Burma

Burma Among World’s Worst in Landmine Victims

By Moe Myint 25 November 2015

RANGOON — The Landmine and Cluster Munition Monitor has revealed that over 400 civilians had been killed and another 3,300 injured by landmines over the past 17 years, adding that these figures likely underestimate the true extent of damage and lives lost.

Yeshua Moser-Puangsuwa, a research coordinator and editor at the monitor, said that most of the victims were uncompensated ordinary citizens, injured or killed by anti-personnel landmines produced by the government and rebel groups. He said that soldiers had not been accounted for in the death toll.

“We estimate that since 1997, most of the people included in the figures are civilians. But we don’t have any idea as to the exact number of dead or a potential maximum estimate,” Moser-Puangsuwa said.

The Landmine and Cluster Munition Monitor claims that a lack of collaboration and information sharing has prevented monitoring groups from compiling and providing a more up-to-date estimate of the number of landmine victims.
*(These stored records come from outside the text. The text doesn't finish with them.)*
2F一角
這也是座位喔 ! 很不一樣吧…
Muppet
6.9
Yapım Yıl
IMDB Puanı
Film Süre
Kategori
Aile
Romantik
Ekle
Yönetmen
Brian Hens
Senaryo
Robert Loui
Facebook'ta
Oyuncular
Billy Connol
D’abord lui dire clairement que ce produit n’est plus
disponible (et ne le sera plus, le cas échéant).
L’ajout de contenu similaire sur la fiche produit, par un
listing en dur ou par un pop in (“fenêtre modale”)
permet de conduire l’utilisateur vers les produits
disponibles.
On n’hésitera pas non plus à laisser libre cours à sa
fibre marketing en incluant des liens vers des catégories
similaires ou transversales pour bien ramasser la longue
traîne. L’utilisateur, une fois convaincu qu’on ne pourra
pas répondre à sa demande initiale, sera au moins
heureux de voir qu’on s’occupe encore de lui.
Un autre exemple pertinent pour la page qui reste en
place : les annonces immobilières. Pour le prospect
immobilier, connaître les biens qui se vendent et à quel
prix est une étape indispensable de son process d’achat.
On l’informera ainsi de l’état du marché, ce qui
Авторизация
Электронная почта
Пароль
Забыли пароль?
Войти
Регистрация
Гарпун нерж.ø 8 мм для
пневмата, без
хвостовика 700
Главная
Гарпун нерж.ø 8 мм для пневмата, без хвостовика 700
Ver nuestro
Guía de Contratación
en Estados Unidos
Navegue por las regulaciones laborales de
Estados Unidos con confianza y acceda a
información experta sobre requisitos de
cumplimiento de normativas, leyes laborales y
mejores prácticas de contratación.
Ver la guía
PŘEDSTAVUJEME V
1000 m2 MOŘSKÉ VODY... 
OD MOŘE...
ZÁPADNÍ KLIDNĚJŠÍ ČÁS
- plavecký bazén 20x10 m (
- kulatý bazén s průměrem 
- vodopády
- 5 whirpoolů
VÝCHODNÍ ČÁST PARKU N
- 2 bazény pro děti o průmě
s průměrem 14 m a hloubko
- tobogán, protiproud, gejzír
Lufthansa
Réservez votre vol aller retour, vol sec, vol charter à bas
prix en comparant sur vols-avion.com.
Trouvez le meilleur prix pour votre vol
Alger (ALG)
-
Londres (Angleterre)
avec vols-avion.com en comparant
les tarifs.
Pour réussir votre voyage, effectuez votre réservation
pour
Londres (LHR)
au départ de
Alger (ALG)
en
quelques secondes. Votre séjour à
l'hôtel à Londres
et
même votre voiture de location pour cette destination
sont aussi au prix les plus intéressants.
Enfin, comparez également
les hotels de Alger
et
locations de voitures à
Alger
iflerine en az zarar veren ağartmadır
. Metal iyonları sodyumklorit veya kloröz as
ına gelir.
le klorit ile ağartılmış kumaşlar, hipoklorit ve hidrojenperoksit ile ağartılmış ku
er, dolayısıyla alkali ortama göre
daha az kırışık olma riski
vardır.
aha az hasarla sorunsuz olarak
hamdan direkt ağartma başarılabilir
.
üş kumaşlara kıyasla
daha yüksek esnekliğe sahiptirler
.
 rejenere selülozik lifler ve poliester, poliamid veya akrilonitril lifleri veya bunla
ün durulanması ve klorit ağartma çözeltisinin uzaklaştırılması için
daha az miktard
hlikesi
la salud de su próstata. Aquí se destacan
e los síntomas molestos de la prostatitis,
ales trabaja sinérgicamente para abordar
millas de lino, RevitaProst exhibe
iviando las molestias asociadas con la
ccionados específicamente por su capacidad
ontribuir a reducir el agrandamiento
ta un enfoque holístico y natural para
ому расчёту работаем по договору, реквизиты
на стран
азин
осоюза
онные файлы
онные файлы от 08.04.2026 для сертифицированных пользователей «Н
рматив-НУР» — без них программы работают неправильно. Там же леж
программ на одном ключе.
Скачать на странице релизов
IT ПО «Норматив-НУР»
Moser-Puangsuwa alleged that the Burma Army is still producing landmines at old “Ka Pa Sa” factories—referring to the Burmese acronym for the military’s Directorate of Defense Industries—near the Pegu Division town of Okshitpin in Padaung Township, and that the Kachin Independence Army (KIA) also continued to manufacture landmines.

An analysis by the monitor found that Afghanistan and Colombia suffered the highest number of landmine victims in the world, with Burma a close third. Although several neighboring countries have joined together to call for an end to anti-personnel landmine use, Burma has yet to sign a landmine clearance treaty.

Eight of Burma’s more than 20 ethnic armed groups signed what the government referred to as a “nationwide” ceasefire agreement in Naypyidaw last month, but the issue of landmine clearance did not figure prominently in discussions.

However, the monitor suggested that with the opposition National League for Democracy (NLD) pledging to end landmine use, a commitment to landmine clearance was more likely when the next government takes office in March, following that party’s landslide election victory on Nov. 8.